Suspending a Legal Strike
The Commission was able to suspend the Sydney Train Strike under the provisions of s423 and s434 of the Fair Work Act on the basis that:
- The action would have caused significant economic harm to the Sydney economy
- The action would have been likely be likely to threaten the welfare of the population of Sydney
This is an unusual step for the Commission to take. Undoubtedly there was public concern regarding being inconvenienced, particularly given the fact that a significant number of people in Sydney rely on rail services to get to and from work and/ or education facilities. However industrial action inevitably causes some economic damage to the employer and may cause inconvenience to the public at large. This is something that our industrial relations system permits.
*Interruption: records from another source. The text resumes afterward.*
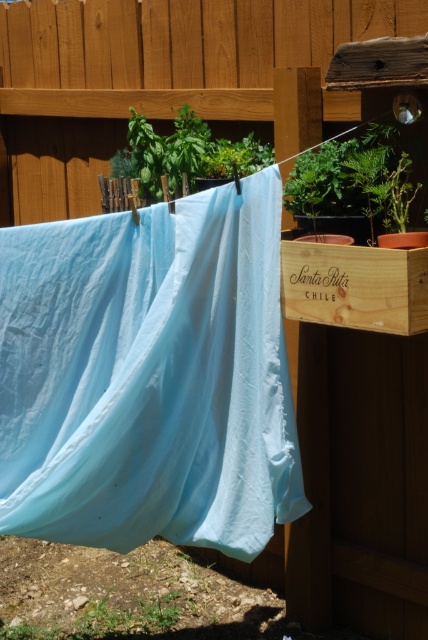 You are organizing a backyard party and want to ensure there is enough space for decorations. You have a large banner that needs to be hung. Given the light blue fabric at center and the green leafy plant at upper right, which object would be more suitable to hang the banner on, considering their sizes?

The light blue fabric at center is larger in size than the green leafy plant at upper right, so the banner would be more suitable to hang on the light blue fabric at center as it provides a bigger surface area.

You are standing in the backyard looking at the wooden fence. You see a light blue fabric at center and a wooden at upper center. Which object is closer to the ground?

The light blue fabric at center is closer to the ground because it is located below the wooden at upper center. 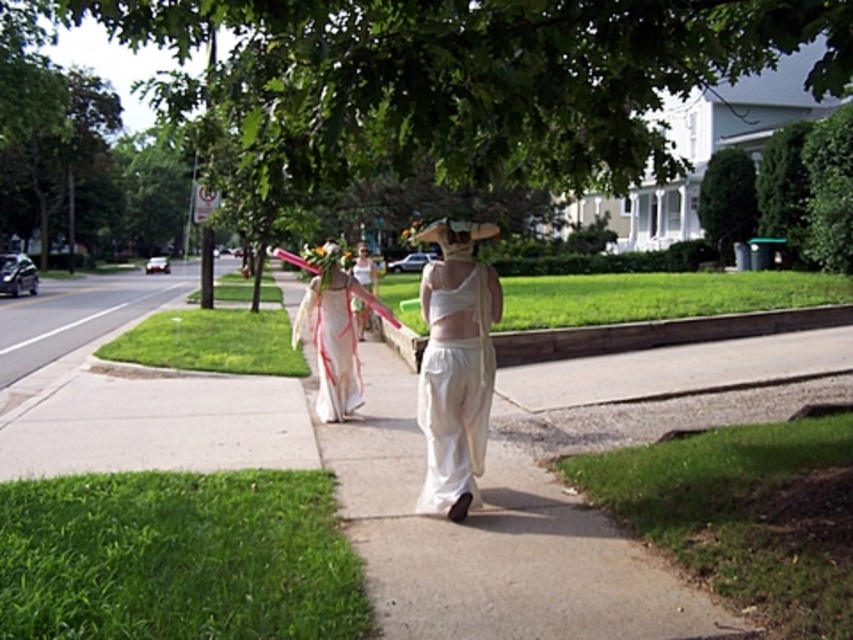 Is green leafy tree at center further to camera compared to white cotton dress at center?

No, it is not.

Is point (843, 19) positioned in front of point (350, 304)?

Yes.

The width and height of the screenshot is (853, 640). Identify the location of green leafy tree at center. (445, 77).

Is white sheer fabric dress at center below white satin dress at center?

No.

The height and width of the screenshot is (640, 853). What do you see at coordinates (454, 394) in the screenshot? I see `white sheer fabric dress at center` at bounding box center [454, 394].

Locate an element on the screen. white sheer fabric dress at center is located at coordinates (454, 394).

Who is lower down, green leafy tree at center or white satin dress at center?

white satin dress at center is lower down.

Based on the photo, is green leafy tree at center shorter than white satin dress at center?

In fact, green leafy tree at center may be taller than white satin dress at center.

Image resolution: width=853 pixels, height=640 pixels. Describe the element at coordinates (445, 77) in the screenshot. I see `green leafy tree at center` at that location.

The width and height of the screenshot is (853, 640). In order to click on green leafy tree at center in this screenshot , I will do `click(445, 77)`. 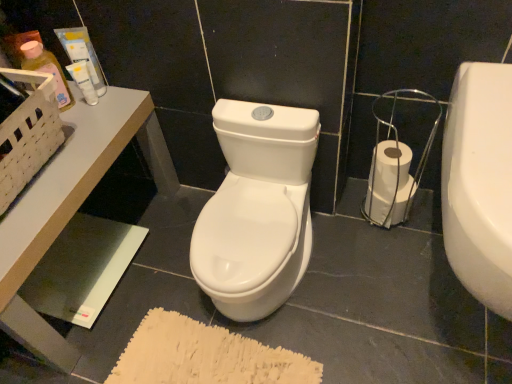 This screenshot has height=384, width=512. What are the coordinates of `free space in front of matte plastic tube at upper left, which ranks as the second toiletry in left-to-right order` in the screenshot? It's located at (87, 133). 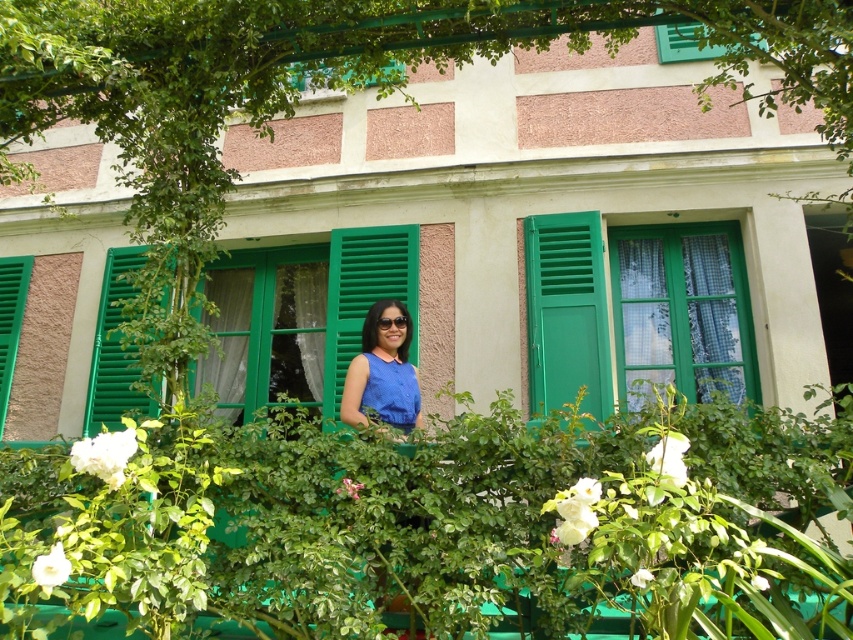 You are a window cleaner standing in front of the two story building. You need to clean both the blue fabric at center and the green matte shutter at left. Which object requires you to cover a larger area?

The green matte shutter at left requires covering a larger area since the blue fabric at center occupies less space than it.

You are standing in front of the two story building and want to locate the green matte window at center. According to the coordinates provided, where exactly is it positioned?

The green matte window at center is positioned at coordinates point (682, 310).

You are a delivery person standing at the entrance of the two story building. You need to deliver a package to the green wooden window at center. The package requires a 6 meter ladder to reach. Do you think the ladder will be sufficient?

The distance between you and the green wooden window at center is 5.90 meters, so the 6 meter ladder will be sufficient to reach the green wooden window at center.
Customers of a business or patrons of a service will often be impacted by industrial action. It’s the pressure of this inconvenience which gives employees leverage in bargaining. The question of how significant the impact needs to be before the Commission steps in requires the making of a subjective decision. Such decisions will inevitably provoke controversy since the bargaining position of one side or the other in negotiations for an EBA will almost always be altered in one party’s favour, which in this case was to the employees and their unions detriment.
The Sydney Trains decision seems to have imposed yet more limitations on the right to take protected industrial action, in a system which already places significant constraints on workers’ rights to strike. The outcome of future applications to stop protected industrial action will determine just how far those limitations go.